Aku bukanlah manusia satu dimensi. Aku adalah lautan kontradiksi—ingin dicintai tapi takut mendekat, ingin menyembuhkan tapi terus melukai, ingin hidup tapi menatap kematian. Dalam “Crime and Punishment,” Dostoyevsky menggambarkan Raskolnikov, tokoh yang terpecah antara keyakinan akan keunggulannya dan penderitaan moral atas kejahatannya. Aku merasakan perpecahan serupa—antara kesadaran akan ketidakberdayaanku dan fantasi akan kekuatan yang tak terbatas.
Simone de Beauvoir menantang pemahaman esensialis tentang gender dan identitas, menulis, “Seseorang tidak dilahirkan, melainkan menjadi, seorang wanita.” Dengan cara yang sama, aku tidak dilahirkan sebagai monster—aku menjadi satu melalui serangkaian pilihan, pengalaman, dan respons terhadap dunia yang tidak adil. Dan jika aku bisa menjadi monster, mungkin aku juga bisa menjadi sesuatu yang lain.
Martin Buber, dalam karyanya “I and Thou,” menulis tentang dua jenis hubungan: “I-It” di mana kita memperlakukan orang lain sebagai objek, dan “I-Thou” di mana kita mengakui kemanusiaan penuh mereka. Aku telah lama terjebak dalam hubungan “I-It” dengan semua orang di sekitarku, memperlakukan mereka sebagai alat atau ancaman, bukan sebagai jiwa yang setara.
Dalam “Either/Or,” Kierkegaard menulis tentang kehidupan estetis versus kehidupan etis—antara hidup untuk kesenangan sesaat dan hidup menurut prinsip moral. Aku terjebak di antara keduanya—tidak bisa sepenuhnya menikmati kesenangan karena kesadaran akan kekosongannya, tapi juga tidak bisa hidup secara etis karena keraguan akan kebenaran absolut.
Emil Cioran menulis, “Satu-satunya orang yang bisa ditemani adalah orang yang kesepian seperti kita.” Aku mencari seseorang yang kesepian dengan cara yang sama—yang memahami kekosongan eksistensial bukan sebagai sesuatu yang harus diisi atau disembuhkan, melainkan sebagai kondisi dasar kemanusiaan.

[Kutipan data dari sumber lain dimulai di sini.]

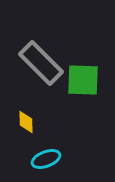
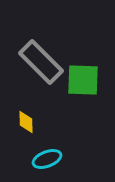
gray rectangle: moved 1 px up
cyan ellipse: moved 1 px right
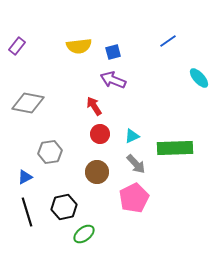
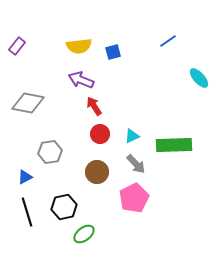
purple arrow: moved 32 px left
green rectangle: moved 1 px left, 3 px up
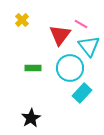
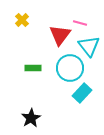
pink line: moved 1 px left, 1 px up; rotated 16 degrees counterclockwise
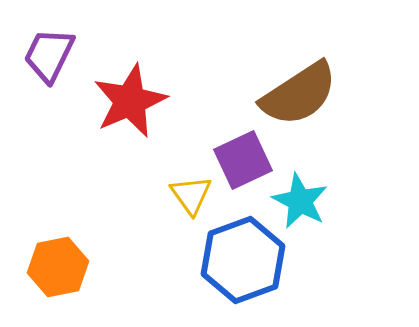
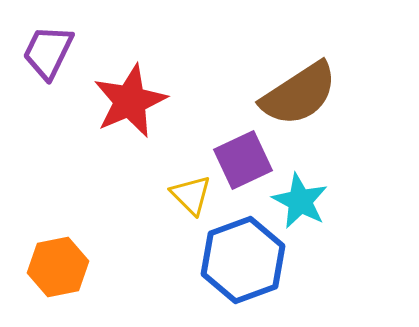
purple trapezoid: moved 1 px left, 3 px up
yellow triangle: rotated 9 degrees counterclockwise
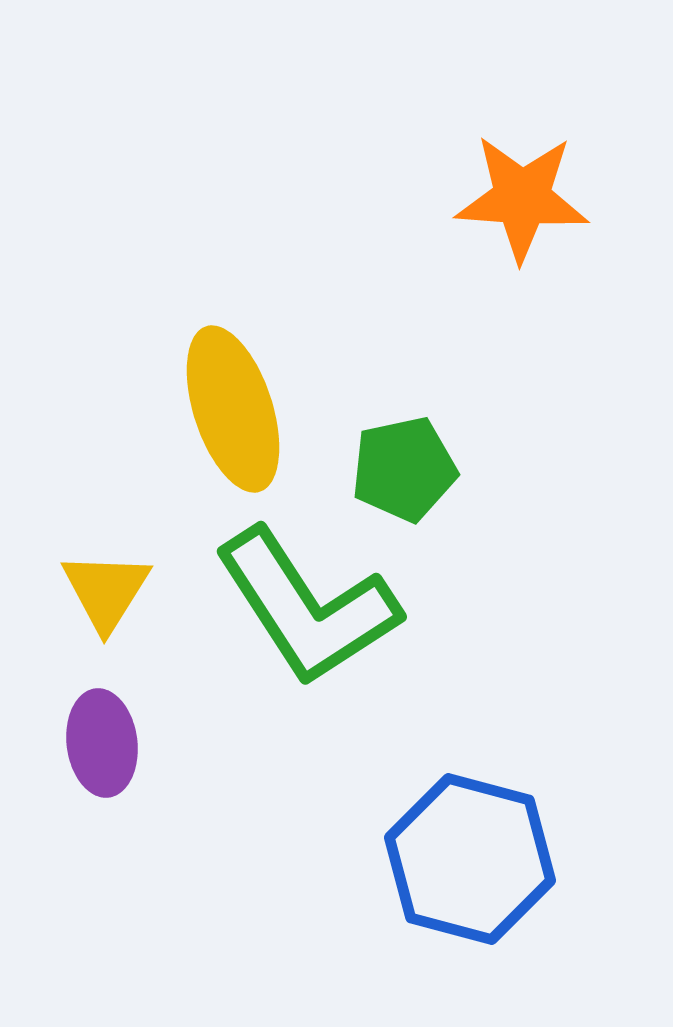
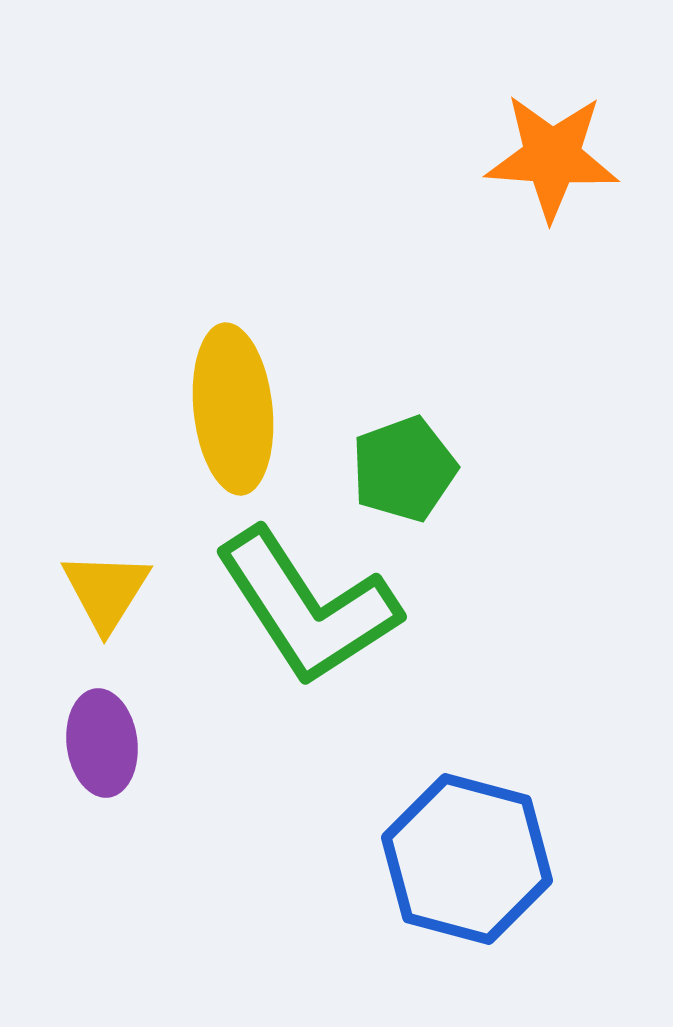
orange star: moved 30 px right, 41 px up
yellow ellipse: rotated 12 degrees clockwise
green pentagon: rotated 8 degrees counterclockwise
blue hexagon: moved 3 px left
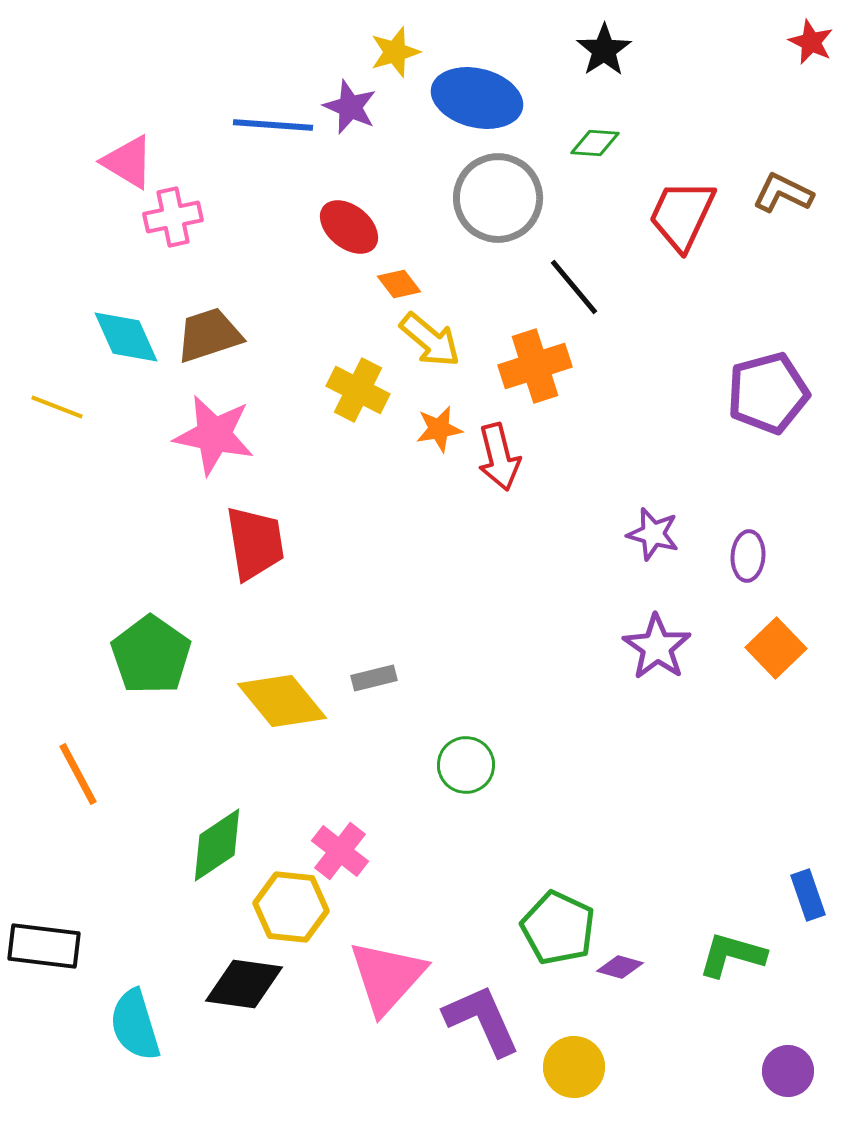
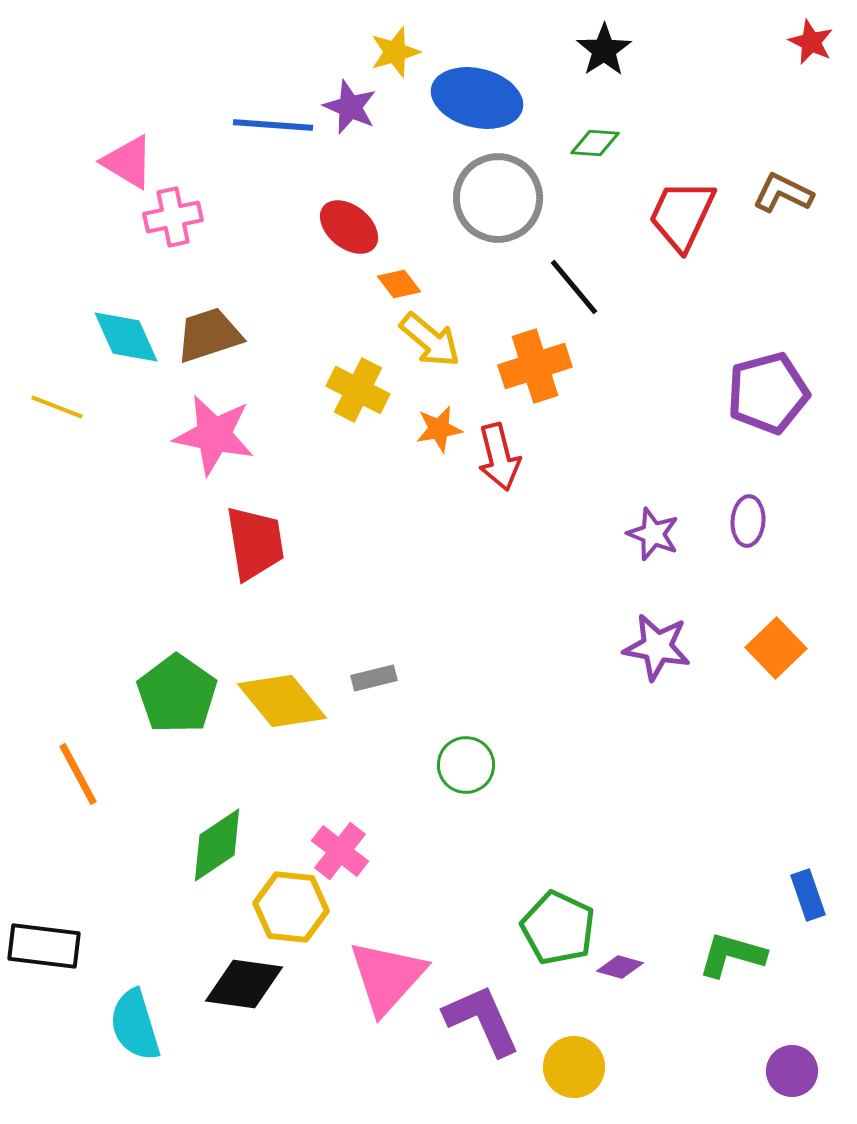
purple star at (653, 534): rotated 6 degrees clockwise
purple ellipse at (748, 556): moved 35 px up
purple star at (657, 647): rotated 24 degrees counterclockwise
green pentagon at (151, 655): moved 26 px right, 39 px down
purple circle at (788, 1071): moved 4 px right
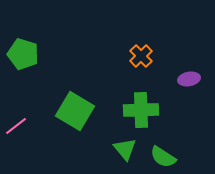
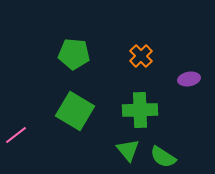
green pentagon: moved 51 px right; rotated 12 degrees counterclockwise
green cross: moved 1 px left
pink line: moved 9 px down
green triangle: moved 3 px right, 1 px down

Aku membutuhkan penolong, tapi bukan penyelamat. Aku tidak mencari keselamatan—konsep itu terlalu religius, terlalu optimistis untuk nihilis seperti diriku. Aku mencari seorang saksi—seseorang yang melihatku dalam kegelapanku tanpa menghakimi atau mencoba mengubahku. Seperti yang ditulis Maurice Blanchot, “Apa yang paling pribadi dan tidak dapat dikomunikasikan dalam diri kita adalah juga yang paling umum.”
Mungkin ini semua hanya kesunyian yang berusaha menemukan suara. Mungkin aku hanya satu dari banyak manusia yang terjebak dalam penjara yang mereka bangun sendiri. Seperti yang ditulis Jean Cocteau, “Kita yang tahu bahwa kita kesepian tidak pernah sendirian.” Ada paradoks dalam kesepian—semakin kita merasa terasing, semakin kita terhubung dengan seluruh umat manusia yang juga merasa terasing.
Dalam “The Will to Power,” Nietzsche menulis, “Perlakukanlah dirimu sebagai pembangun masa depan: kau belajar mencintai kekejamanmu dan ketidaksenonganmu kembali jika kau belajar membangun.” Mungkin itu jalanku—bukan mencari penolong, melainkan membangun diriku kembali dari puing-puing kegelapan.
Aku berdiri di tepi jurang, menatap kegelapan di bawah. Aku mengulurkan tanganku, bukan meminta diselamatkan, melainkan mengundang seseorang untuk berdiri di sampingku dan menatap ke dalam jurang yang sama. Seperti yang ditulis Samuel Beckett, “Aku tidak bisa melanjutkan, aku akan melanjutkan.”